Emmanuel Nyamson was caught in an ambush meant for foreigners. What followed was nine months of beatings, starvation, executions, and a final desperate run through the forest on collapsing legs.

EMMANUEL NYAMSON did not intend to be there. The ambush on that October 2024 morning outside the Army barracks in Kontagora, Niger State, had been laid for white construction workers travelling the Tegina–Kontagora road. The foreigners took a different route that day. Nyamson, a Kaduna-born businessman and contractor born in 1968, did not. He rode his borrowed motorcycle toward his maize farm just before nine in the morning, and rode directly into a net that had been cast for someone else.

By the time he emerged nine months later, on collapsing legs, crawling beside a forest footpath in what had become Kebbi State eighteen of the fifty-eight people kidnapped alongside him were dead.

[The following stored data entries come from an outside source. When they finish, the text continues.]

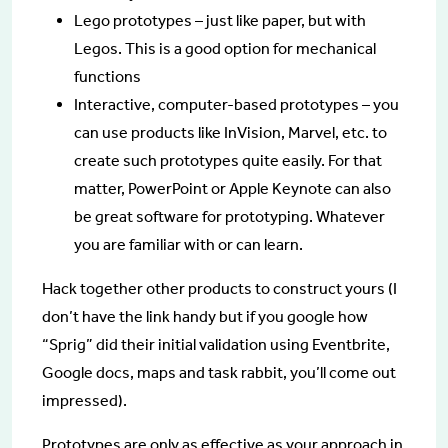
Lego prototypes – just like paper, but with
Legos. This is a good option for mechanical
functions
Interactive, computer-based prototypes – you
can use products like InVision, Marvel, etc. to
create such prototypes quite easily. For that
matter, PowerPoint or Apple Keynote can also
be great software for prototyping. Whatever
you are familiar with or can learn.
Hack together other products to construct yours (I
don’t have the link handy but if you google how
“Sprig” did their initial validation using Eventbrite,
Google docs, maps and task rabbit, you’ll come out
impressed).
Prototypes are only as effective as your approach in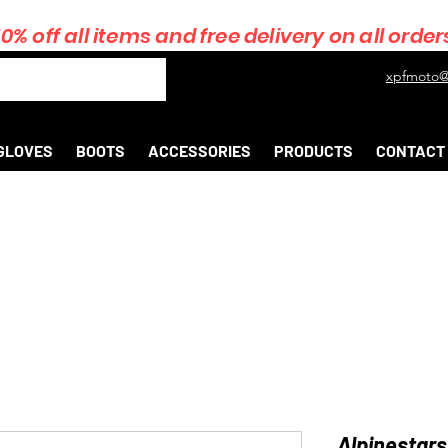
10% off all items and free delivery on all order
xpfmoto@
GLOVES
BOOTS
ACCESSORIES
PRODUCTS
CONTACT
Alpinestars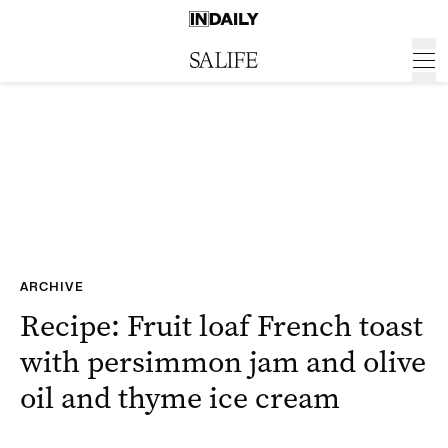
ARCHIVE
Recipe: Fruit loaf French toast
with persimmon jam and olive
oil and thyme ice cream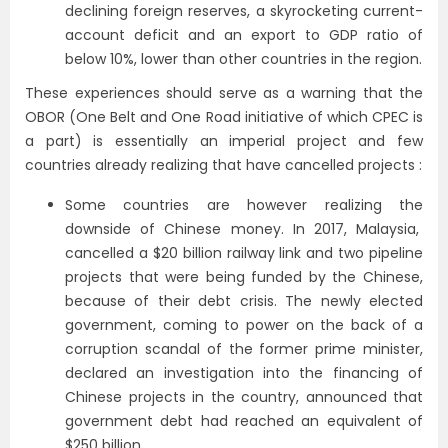
declining foreign reserves, a skyrocketing current-
account deficit and an export to GDP ratio of
below 10%, lower than other countries in the region.
These experiences should serve as a warning that the
OBOR (One Belt and One Road initiative of which CPEC is
a part) is essentially an imperial project and few
countries already realizing that have cancelled projects :
Some countries are however realizing the
downside of Chinese money. In 2017, Malaysia,
cancelled a $20 billion railway link and two pipeline
projects that were being funded by the Chinese,
because of their debt crisis. The newly elected
government, coming to power on the back of a
corruption scandal of the former prime minister,
declared an investigation into the financing of
Chinese projects in the country, announced that
government debt had reached an equivalent of
$250 billion.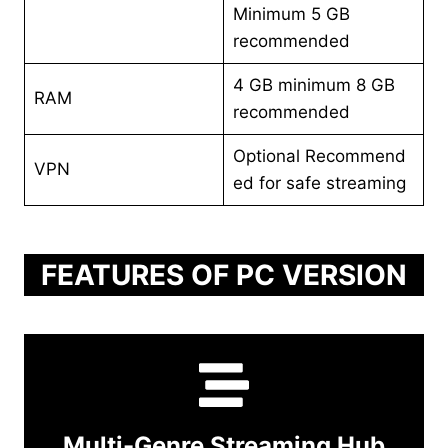
Minimum 5 GB
recommended
4 GB minimum 8 GB
RAM
recommended
Optional Recommend
VPN
ed for safe streaming
FEATURES OF PC VERSION
Multi-Genre Streaming Hub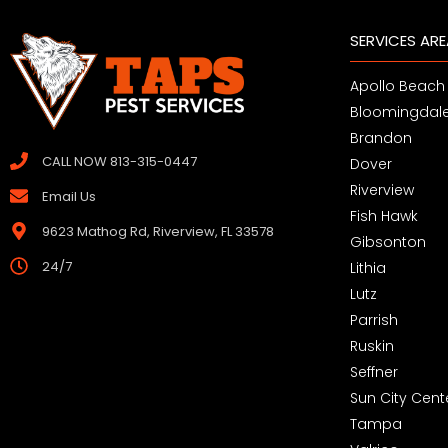
SERVICES AR
Apollo Beach
Bloomingdal
Brandon
CALL NOW 813-315-0447
Dover
Riverview
Email Us
Fish Hawk
9623 Mathog Rd, Riverview, FL 33578
Gibsonton
24/7
Lithia
Lutz
Parrish
Ruskin
Seffner
Sun City Cent
Tampa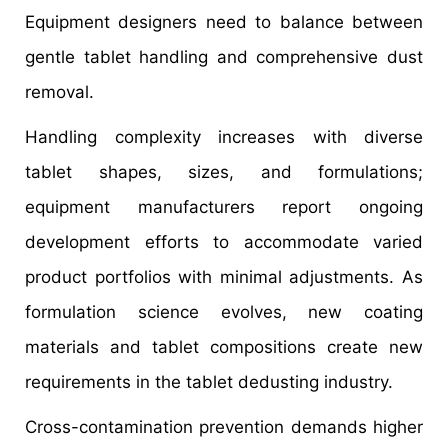
Equipment designers need to balance between
gentle tablet handling and comprehensive dust
removal.
Handling complexity increases with diverse
tablet shapes, sizes, and formulations;
equipment manufacturers report ongoing
development efforts to accommodate varied
product portfolios with minimal adjustments. As
formulation science evolves, new coating
materials and tablet compositions create new
requirements in the tablet dedusting industry.
Cross-contamination prevention demands higher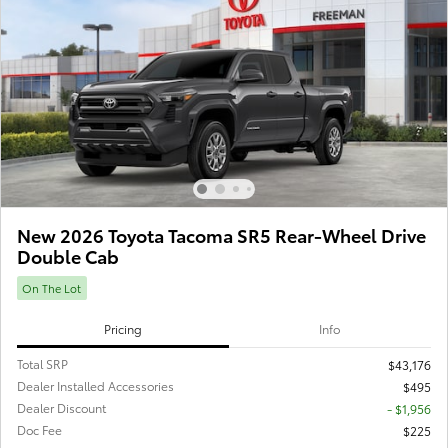
New 2026 Toyota Tacoma SR5 Rear-Wheel Drive
Double Cab
On The Lot
Pricing
Info
Total SRP
$43,176
Dealer Installed Accessories
$495
Dealer Discount
- $1,956
Doc Fee
$225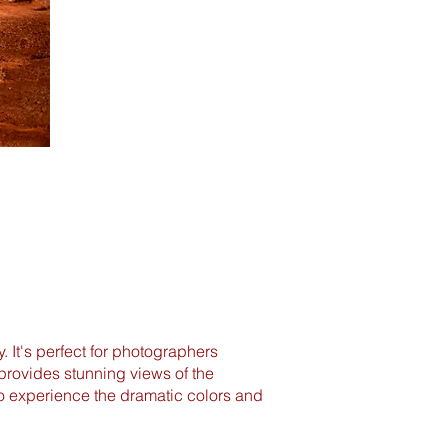
y. It's perfect for photographers
provides stunning views of the
to experience the dramatic colors and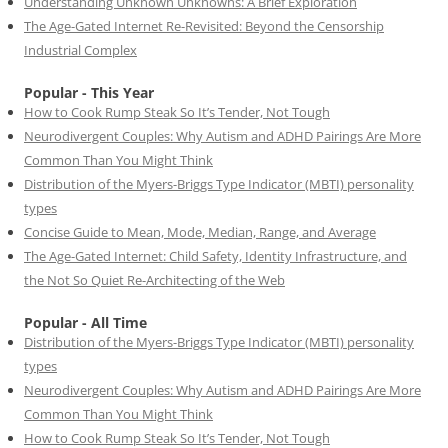
Understanding Unknown Unknowns: A Brief Exploration
The Age-Gated Internet Re-Revisited: Beyond the Censorship
Industrial Complex
Popular - This Year
How to Cook Rump Steak So It’s Tender, Not Tough
Neurodivergent Couples: Why Autism and ADHD Pairings Are More
Common Than You Might Think
Distribution of the Myers-Briggs Type Indicator (MBTI) personality
types
Concise Guide to Mean, Mode, Median, Range, and Average
The Age-Gated Internet: Child Safety, Identity Infrastructure, and
the Not So Quiet Re-Architecting of the Web
Popular - All Time
Distribution of the Myers-Briggs Type Indicator (MBTI) personality
types
Neurodivergent Couples: Why Autism and ADHD Pairings Are More
Common Than You Might Think
How to Cook Rump Steak So It’s Tender, Not Tough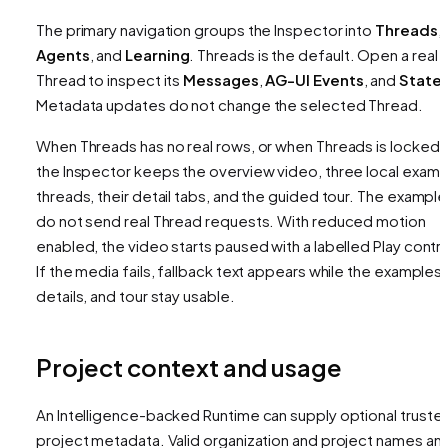
The primary navigation groups the Inspector into
Threads
,
Agents
, and
Learning
. Threads is the default. Open a real
Thread to inspect its
Messages
,
AG-UI Events
, and
State
.
Metadata updates do not change the selected Thread.
When Threads has no real rows, or when Threads is locked,
the Inspector keeps the overview video, three local examp
threads, their detail tabs, and the guided tour. The exampl
do not send real Thread requests. With reduced motion
enabled, the video starts paused with a labelled Play contro
If the media fails, fallback text appears while the examples,
details, and tour stay usable.
Project context and usage
An Intelligence-backed Runtime can supply optional truste
project metadata. Valid organization and project names an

His account, given in an interview published by Nigerian newspaper The Punch, is one of the most detailed testimonies yet to emerge from the interior of Nigeria’s kidnapping economy a crisis that has consumed thousands of lives, generated hundreds of millions in ransom payments, and turned the forests of the country’s northwest into a network of open-air prisons from which escape is measured not in hours but in months.

Nyamson had gone to the farm to pay labourers. His account of the abduction is disarmingly ordinary the daily rhythm of a working man, interrupted by violence. “They had already blocked the road and kidnapped 36 people,” he recalled. “When they also kidnapped the two of us, they took us into the forest, and we trekked for like five days and four nights. I kept collapsing on the way, and they would give me Tramadol to take.”

That detail Tramadol distributed to keep abductees mobile enough to travel is a recurring feature in accounts from Nigeria’s bandit forests. The opioid painkiller, widely misused across the Sahel, serves a functional purpose in the kidnap economy: it keeps bodies moving when bodies have no reason to move.

When the group finally reached the camp, the message delivered on arrival was unambiguous. “The first day we entered their camp, they brought someone out, laid him on the ground, and shot him dead,” Nyamson said. The victim was a young man, estimated between 21 and 22 years old. His body was carried into the forest by fellow captives. “They then threatened us that if any of us tried to escape, they would kill the person too.”

Within days of arrival, the interviews began. The captors assessed each hostage’s apparent wealth and connections, and set their price accordingly. For Nyamson, the calculation was made from photographs images of him handing over construction projects to army officers, standing alongside uniformed personnel. The kidnappers settled on N100 million.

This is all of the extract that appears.